Task to carry out |
In the data below, find the line with "そんなときに刺さるのが、80年代のデジタ" and the line with "- Para 2022, a", then restate both and every line between them exactly, minus the pictures.

* * * * * * * * *

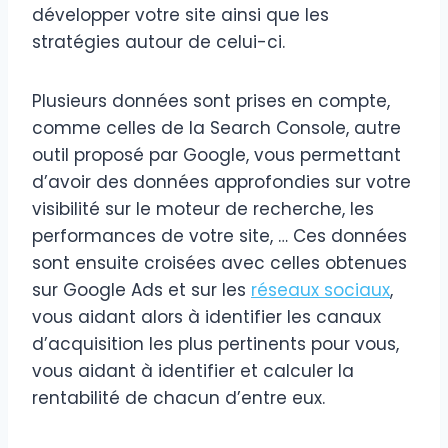
développer votre site ainsi que les
stratégies autour de celui-ci.
Plusieurs données sont prises en compte,
comme celles de la Search Console, autre
outil proposé par Google, vous permettant
d’avoir des données approfondies sur votre
visibilité sur le moteur de recherche, les
performances de votre site, … Ces données
sont ensuite croisées avec celles obtenues
sur Google Ads et sur les
réseaux sociaux
,
vous aidant alors à identifier les canaux
d’acquisition les plus pertinents pour vous,
vous aidant à identifier et calculer la
rentabilité de chacun d’entre eux.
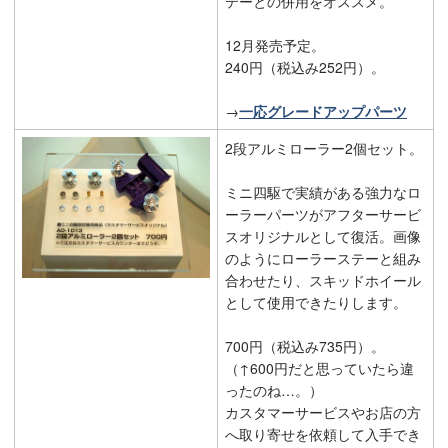
テーとの併用をオススメ。
12月発売予定。
240円（税込み252円）。
→
一応グレードアップパーツ
2段アルミローラー2個セット。
ミニ四駆で実績がある強力なロ
ーラーパーツがアフターサービ
スオリジナルとして復活。画像
のようにローラーステーと組み
合わせたり、スキッドホイール
として使用できたりします。
700円（税込み735円）。
（↑600円だと思っていたら違
ったのね…。）
カスタマーサービスやお店の方
へ取り寄せを依頼して入手でき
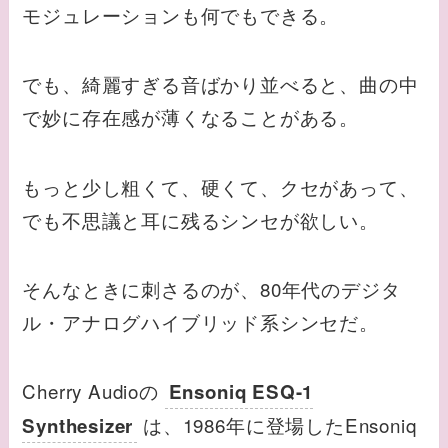
モジュレーションも何でもできる。
でも、綺麗すぎる音ばかり並べると、曲の中
で妙に存在感が薄くなることがある。
もっと少し粗くて、硬くて、クセがあって、
でも不思議と耳に残るシンセが欲しい。
そんなときに刺さるのが、80年代のデジタ
ル・アナログハイブリッド系シンセだ。
Cherry Audioの
Ensoniq ESQ-1
は、1986年に登場したEnsoniq
Synthesizer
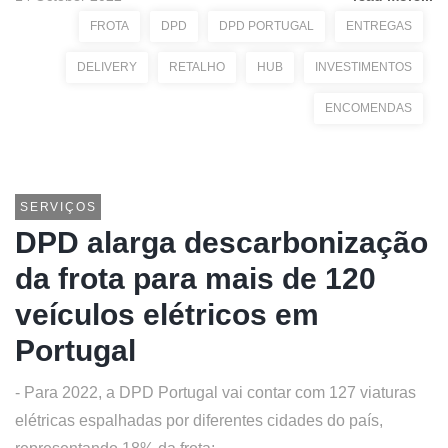
FROTA
DPD
DPD PORTUGAL
ENTREGAS
DELIVERY
RETALHO
HUB
INVESTIMENTOS
ENCOMENDAS
SERVIÇOS
DPD alarga descarbonização
da frota para mais de 120
veículos elétricos em
Portugal
- Para 2022, a DPD Portugal vai contar com 127 viaturas
elétricas espalhadas por diferentes cidades do país,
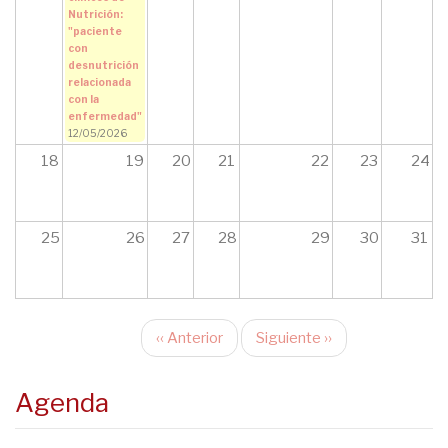
Nutrición:
"paciente
con
desnutrición
relacionada
con la
enfermedad"
12/05/2026
18
19
20
21
22
23
24
25
26
27
28
29
30
31
‹‹
Anterior
Siguiente
››
Paginación
Agenda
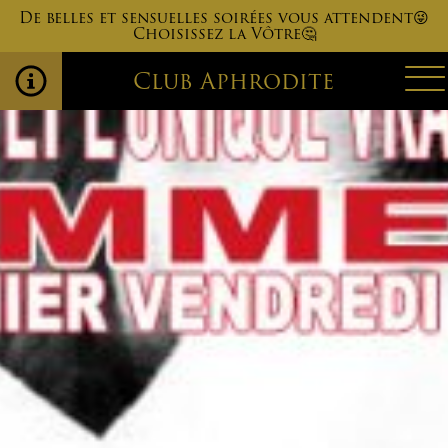
De belles et sensuelles soirées vous attendent😜
Choisissez la Vôtre🤔
Club Aphrodite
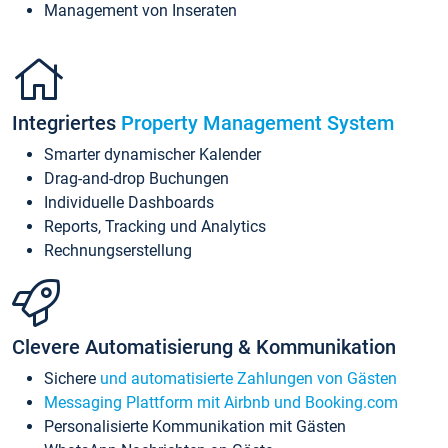
Management von Inseraten
Integriertes
Property Management System
Smarter dynamischer Kalender
Drag-and-drop Buchungen
Individuelle Dashboards
Reports, Tracking und Analytics
Rechnungserstellung
Clevere Automatisierung & Kommunikation
Sichere
und automatisierte Zahlungen von Gästen
Messaging Plattform mit Airbnb und Booking.com
Personalisierte Kommunikation mit Gästen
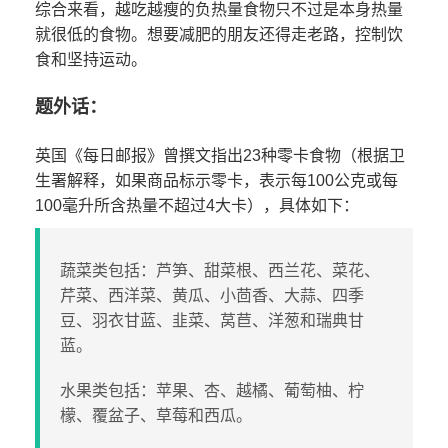
综合来看，越吃越瘦的负热量食物只不过是本身热量
就很低的食物。想要减肥的朋友还得走老路，控制饮
食和坚持运动。
题外话：
英国《每日邮报》曾撰文指出23种零卡食物（根据卫
生署解释，如果商品标示零卡，表示每100公克或每
100毫升所含热量不超过4大卡），具体如下：
蔬菜类包括：芦笋、甜菜根、西兰花、菜花、
芹菜、西洋菜、黄瓜、小茴香、大蒜、四季
豆、羽衣甘蓝、韭菜、莴苣、洋葱和瑞典甘
蓝。
水果类包括：苹果、杏、越橘、葡萄柚、柠
檬、覆盆子、草莓和西瓜。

* * * * * * * * *

Answer area |
そんなときに刺さるのが、80年代のデジタ
ル・アナログハイブリッド系シンセだ。
Cherry Audioの
Ensoniq ESQ-1
は、1986年に登場したEnsoniq
Synthesizer
FROTA
DPD
DPD PORTUGAL
ENTREGAS
DELIVERY
RETALHO
HUB
INVESTIMENTOS
ENCOMENDAS
SERVIÇOS
DPD alarga descarbonização
da frota para mais de 120
veículos elétricos em
Portugal
- Para 2022, a DPD Portugal vai contar com 127 viaturas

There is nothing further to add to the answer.